The Terebrantia is one of the two suborders of the Thysanoptera. It comprises a total of 13 families, but five of these are known only from fossils (Mound 2011c). Of the remaining eight families five are represented in Australia, but Heterothripidae occur only in the New World, and Fauriellidae and Stenurothripidae both have discontinuous distributions between the west coast of the USA and the eastern Mediterranean and eastern Africa. Terebrantia species are largely phytophagous, feeding in flowers and on leaves, with a few species predatory on small arthropods and a very few feeding on mosses. One genus in Brazil comprises species that are ectoparasitic on Homoptera (Cavalleri et al 2010). All Terebrantia have two pupal instars subsequent to the two larval instars, and females usually have a distinctive saw-like ovipositor.
This family of small fungus-feeding thrips comprises three genera and 15 species worldwide, but mainly from the Neotropics. Two genera and four species are recorded as introduced to Australia.
This family of flower-living thrips comprises four genera and 65 species. The largest genus, Melanthrips, is mainly Palaearctic, but two genera and 13 species are known from Australia (Pereyra & Mound 2009).
There are 24 genera and 195 species worldwide in this family, of which 10 genera and 30 species are known from Australia.
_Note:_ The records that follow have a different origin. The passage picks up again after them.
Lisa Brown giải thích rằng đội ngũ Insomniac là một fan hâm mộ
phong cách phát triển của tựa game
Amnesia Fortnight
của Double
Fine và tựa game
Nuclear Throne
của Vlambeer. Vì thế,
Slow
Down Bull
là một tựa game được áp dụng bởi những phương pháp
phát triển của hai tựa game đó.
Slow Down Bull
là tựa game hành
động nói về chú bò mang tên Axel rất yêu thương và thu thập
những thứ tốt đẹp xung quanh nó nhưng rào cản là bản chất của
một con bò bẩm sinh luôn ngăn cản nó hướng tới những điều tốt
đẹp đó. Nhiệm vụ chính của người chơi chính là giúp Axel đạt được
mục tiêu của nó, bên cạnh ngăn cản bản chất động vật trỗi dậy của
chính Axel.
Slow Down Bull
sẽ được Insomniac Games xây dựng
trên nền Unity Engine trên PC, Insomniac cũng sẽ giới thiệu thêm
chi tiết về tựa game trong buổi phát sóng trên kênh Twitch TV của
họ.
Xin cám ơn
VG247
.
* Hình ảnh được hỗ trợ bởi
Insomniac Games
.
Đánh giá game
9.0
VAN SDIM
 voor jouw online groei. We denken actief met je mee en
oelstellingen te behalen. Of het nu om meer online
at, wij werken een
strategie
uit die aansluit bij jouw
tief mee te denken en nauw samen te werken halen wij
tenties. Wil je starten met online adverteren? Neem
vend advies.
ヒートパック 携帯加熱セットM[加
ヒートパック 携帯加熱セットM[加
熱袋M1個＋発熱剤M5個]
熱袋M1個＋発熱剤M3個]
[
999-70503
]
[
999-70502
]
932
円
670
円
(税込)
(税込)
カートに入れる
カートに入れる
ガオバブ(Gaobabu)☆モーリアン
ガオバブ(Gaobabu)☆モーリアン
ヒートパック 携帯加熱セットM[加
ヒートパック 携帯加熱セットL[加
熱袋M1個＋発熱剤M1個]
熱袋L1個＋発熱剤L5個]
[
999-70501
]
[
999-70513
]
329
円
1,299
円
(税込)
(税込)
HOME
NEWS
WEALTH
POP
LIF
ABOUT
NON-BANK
These thrips are either obligate or facultative predators of small arthropods. Species of the genera in the temperate areas occur mainly in flowers, but species of several small genera that are restricted to the tropics live on leaves.
This, the second largest family of Thysanoptera, comprises over 2000 species in 290 genera worldwide, but with many taxa remaining undescribed. The Australian fauna comprises 279 described species in 81 genera.
This family includes a single species that is known only from three sites: Belem in Brazil, Singapore, and Brisbane Forest Park, Queensland (Tree 2009). Adults and larvae have been collected from dead twigs, where they presumably feed on fungal hyphae.